Mais parfois, les choses ne se passent pas aussi bien. Le premier exemple qui me vient en tête est celui des lapins que les colons des dix-huitième et dix-neuvième siècles ont amené avec eux d'Europe en Australie. En Europe, le lapin ne pose aucun problème et les fermiers en font l'élevage depuis très longtemps. Seulement voilà : en Europe, lapins et lièvres ont des prédateurs naturels qui limitent leur population. Or en Australie, les lapins importés d'Europe, qui n'y ont plus leurs prédateurs naturels ni les agents pathogènes habituels, prolifèrent librement sans aucune contrainte et en deviennent de véritables ravageurs et un vrai problème environnemental.
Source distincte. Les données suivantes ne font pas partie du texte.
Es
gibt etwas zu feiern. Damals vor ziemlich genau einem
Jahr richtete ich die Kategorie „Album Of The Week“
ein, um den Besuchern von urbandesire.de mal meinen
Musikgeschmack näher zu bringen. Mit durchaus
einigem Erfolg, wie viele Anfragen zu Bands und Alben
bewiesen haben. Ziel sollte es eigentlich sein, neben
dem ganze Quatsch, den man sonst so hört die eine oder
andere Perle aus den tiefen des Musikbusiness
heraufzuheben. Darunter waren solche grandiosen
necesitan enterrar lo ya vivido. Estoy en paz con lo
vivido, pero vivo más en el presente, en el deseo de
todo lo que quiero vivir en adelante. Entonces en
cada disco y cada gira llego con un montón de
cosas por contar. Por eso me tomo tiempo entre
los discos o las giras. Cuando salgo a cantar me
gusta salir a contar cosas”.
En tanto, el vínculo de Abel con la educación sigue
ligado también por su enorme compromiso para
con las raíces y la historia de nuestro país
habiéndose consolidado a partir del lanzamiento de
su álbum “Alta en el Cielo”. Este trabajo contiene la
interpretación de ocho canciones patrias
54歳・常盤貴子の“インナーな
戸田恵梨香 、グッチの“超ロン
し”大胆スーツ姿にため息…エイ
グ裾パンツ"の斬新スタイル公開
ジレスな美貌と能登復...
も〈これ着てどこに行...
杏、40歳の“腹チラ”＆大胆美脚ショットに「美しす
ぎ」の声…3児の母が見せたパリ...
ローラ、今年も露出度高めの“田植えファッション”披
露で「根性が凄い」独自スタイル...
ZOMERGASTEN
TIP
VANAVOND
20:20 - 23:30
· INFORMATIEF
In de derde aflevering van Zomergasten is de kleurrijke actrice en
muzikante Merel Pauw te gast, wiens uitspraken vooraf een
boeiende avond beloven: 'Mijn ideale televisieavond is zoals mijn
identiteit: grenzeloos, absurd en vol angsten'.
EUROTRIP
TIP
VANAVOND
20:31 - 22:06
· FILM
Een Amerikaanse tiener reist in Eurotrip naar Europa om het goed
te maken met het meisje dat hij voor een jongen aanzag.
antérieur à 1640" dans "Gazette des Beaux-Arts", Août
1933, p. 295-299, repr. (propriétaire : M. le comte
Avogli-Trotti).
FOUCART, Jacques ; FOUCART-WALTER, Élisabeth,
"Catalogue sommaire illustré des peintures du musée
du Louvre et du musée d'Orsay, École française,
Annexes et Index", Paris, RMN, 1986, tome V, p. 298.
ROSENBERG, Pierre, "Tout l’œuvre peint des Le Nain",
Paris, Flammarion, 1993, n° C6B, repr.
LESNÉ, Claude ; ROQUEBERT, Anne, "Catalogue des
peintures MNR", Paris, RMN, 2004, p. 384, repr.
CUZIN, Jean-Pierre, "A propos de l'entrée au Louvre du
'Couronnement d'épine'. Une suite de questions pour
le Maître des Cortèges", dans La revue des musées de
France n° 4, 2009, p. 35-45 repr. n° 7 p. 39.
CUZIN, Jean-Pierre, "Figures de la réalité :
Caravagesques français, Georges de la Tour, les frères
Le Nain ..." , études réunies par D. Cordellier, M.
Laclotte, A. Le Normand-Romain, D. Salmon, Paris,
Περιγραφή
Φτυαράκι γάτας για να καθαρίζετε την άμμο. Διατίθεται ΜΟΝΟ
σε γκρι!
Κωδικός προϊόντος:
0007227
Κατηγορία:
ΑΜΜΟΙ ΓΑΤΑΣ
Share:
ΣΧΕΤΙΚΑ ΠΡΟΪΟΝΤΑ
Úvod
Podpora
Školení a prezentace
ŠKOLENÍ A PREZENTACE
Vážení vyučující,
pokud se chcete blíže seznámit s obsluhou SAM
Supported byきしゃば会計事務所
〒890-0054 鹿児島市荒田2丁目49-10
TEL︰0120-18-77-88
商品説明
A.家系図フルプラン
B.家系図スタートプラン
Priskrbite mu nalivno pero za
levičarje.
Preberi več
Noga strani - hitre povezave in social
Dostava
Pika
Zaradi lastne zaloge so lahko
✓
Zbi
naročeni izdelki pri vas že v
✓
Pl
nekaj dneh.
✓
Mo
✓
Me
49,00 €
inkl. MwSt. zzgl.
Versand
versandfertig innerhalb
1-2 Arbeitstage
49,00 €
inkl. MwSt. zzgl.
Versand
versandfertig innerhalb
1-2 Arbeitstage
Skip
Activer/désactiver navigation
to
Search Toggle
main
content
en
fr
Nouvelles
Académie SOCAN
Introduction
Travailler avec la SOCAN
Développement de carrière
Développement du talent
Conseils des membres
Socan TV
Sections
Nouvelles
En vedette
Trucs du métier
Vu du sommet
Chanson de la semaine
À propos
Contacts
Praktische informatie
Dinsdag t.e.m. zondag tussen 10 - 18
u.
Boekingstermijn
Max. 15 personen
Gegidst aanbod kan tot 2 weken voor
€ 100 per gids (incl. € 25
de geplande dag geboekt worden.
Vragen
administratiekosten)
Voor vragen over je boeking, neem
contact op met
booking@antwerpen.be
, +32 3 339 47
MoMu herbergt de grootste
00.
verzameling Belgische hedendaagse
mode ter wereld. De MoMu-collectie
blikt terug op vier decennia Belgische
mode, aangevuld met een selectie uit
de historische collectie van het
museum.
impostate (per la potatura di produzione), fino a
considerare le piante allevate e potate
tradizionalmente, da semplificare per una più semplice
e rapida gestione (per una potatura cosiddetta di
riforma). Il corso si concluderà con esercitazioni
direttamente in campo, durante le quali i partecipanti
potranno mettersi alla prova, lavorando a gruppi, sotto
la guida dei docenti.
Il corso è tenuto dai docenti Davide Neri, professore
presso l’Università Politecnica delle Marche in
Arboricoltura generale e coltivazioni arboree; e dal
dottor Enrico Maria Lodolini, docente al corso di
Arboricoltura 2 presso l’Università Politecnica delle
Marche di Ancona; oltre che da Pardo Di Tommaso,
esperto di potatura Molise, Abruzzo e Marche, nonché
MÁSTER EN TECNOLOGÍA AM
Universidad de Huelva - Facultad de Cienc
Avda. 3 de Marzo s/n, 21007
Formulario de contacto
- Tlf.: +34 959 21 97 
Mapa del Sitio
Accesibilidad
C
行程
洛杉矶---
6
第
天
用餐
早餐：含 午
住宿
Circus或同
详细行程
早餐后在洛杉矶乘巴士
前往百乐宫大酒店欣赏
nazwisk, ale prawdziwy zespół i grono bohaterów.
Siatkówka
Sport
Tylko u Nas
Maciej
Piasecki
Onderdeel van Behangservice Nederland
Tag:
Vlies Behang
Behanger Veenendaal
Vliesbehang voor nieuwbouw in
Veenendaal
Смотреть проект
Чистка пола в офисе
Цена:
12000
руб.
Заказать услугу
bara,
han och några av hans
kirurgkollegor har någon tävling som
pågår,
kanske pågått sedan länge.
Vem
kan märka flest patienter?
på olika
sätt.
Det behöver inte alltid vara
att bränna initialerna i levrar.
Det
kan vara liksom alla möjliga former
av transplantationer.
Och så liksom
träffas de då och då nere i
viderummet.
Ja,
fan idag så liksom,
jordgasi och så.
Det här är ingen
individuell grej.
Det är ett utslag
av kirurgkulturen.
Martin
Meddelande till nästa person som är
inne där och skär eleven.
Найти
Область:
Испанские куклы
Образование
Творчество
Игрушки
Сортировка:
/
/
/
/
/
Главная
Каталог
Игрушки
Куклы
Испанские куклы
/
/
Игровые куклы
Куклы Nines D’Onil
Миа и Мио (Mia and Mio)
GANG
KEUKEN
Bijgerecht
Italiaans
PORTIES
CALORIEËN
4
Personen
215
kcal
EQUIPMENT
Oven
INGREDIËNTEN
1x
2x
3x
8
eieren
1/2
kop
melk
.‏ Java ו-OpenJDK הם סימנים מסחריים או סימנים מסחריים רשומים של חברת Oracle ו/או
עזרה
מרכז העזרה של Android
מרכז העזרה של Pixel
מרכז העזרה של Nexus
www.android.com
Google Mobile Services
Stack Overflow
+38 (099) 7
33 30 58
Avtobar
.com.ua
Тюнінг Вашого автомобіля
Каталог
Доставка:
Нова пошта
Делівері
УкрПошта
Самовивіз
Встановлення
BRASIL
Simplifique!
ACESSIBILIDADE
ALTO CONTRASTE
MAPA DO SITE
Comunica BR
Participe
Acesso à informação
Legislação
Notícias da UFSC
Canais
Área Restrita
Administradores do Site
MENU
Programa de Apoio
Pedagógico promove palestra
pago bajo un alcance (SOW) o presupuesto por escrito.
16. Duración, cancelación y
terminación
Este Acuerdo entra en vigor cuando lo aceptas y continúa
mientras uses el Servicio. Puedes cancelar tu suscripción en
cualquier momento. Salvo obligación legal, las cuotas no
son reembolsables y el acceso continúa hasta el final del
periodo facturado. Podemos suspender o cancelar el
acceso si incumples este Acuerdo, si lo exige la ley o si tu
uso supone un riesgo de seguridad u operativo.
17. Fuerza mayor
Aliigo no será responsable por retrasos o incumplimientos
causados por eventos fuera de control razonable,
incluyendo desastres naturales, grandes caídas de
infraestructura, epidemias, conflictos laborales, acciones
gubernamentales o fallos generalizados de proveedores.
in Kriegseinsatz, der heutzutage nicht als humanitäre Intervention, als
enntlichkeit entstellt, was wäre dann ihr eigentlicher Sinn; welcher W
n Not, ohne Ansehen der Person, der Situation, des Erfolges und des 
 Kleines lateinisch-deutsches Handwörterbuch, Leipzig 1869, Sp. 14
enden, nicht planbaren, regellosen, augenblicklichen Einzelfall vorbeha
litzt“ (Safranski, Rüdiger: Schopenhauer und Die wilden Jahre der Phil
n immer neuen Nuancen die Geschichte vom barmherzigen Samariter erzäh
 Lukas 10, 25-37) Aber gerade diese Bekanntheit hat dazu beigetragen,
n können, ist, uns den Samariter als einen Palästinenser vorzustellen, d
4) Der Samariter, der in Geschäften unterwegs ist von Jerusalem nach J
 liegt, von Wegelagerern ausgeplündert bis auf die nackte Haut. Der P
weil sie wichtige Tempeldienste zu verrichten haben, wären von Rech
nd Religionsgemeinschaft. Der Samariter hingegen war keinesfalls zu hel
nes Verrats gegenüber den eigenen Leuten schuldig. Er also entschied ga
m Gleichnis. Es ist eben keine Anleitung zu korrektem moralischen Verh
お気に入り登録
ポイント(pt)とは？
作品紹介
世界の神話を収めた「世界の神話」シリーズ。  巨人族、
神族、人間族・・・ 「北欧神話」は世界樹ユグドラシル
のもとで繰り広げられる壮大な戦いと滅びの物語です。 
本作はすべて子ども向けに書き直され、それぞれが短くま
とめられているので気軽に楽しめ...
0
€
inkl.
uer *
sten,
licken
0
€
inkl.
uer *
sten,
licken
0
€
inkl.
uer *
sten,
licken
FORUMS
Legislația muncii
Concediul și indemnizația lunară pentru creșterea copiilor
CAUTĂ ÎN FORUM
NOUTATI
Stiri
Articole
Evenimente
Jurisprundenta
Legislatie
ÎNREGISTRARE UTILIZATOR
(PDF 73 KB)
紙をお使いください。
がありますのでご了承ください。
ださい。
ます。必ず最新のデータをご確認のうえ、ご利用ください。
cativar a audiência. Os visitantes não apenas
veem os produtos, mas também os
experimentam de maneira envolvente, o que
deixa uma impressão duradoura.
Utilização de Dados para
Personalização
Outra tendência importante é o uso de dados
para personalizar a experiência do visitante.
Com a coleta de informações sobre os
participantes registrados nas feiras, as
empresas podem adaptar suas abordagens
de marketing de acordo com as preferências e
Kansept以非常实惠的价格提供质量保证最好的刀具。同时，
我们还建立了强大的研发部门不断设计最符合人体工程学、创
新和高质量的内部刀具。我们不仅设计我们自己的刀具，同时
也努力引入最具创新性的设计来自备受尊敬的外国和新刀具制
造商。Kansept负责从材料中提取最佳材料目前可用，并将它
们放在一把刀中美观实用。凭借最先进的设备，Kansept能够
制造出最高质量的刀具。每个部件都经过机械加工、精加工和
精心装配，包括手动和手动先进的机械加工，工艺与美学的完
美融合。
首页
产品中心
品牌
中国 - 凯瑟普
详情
La même chose est redoutée en mer Méditerranée, de manière involontaire cette fois-ci. On a déjà pu remarquer que certaines espèces de scorpions, par exemple, faisaient un demi-tour du monde en s'accrochant à la coque des bateaux. Ils ne sont pas les seuls à le faire : des espèces marines telles que les poissons, les méduses, les mollusques font de même, et parmi elles, certaines s'acclimatent à la Méditerranée - d'autant plus facilement avec le réchauffement climatique - pour y devenir le prédateur dominant dans leur chaîne alimentaire, ou pour s'approprier une large partie de ressources alimentaires qui ne sont alors plus disponibles pour les espèces autochtones, et remettent ainsi en question le fragile équilibre de tout un écosystème. Le cas du crabe bleu nord-américain en est un bel exemple.
Certes, les voyages par bateau ne datent pas d'aujourd'hui, et d'ailleurs il existe aussi des poissons migrateurs qui donnent lieu au même genre de phénomène en jouant un rôle analogue à celui des bateaux, mais force est de reconnaître qu'avec la mondialisation des échanges commerciaux comme touristiques, la circulation marine et océanique a littéralement explosé... et avec elle le phénomène des espèces invasives. Même si, disons-le aussi, le changement climatique n'aide pas vraiment non plus à limiter les dégâts.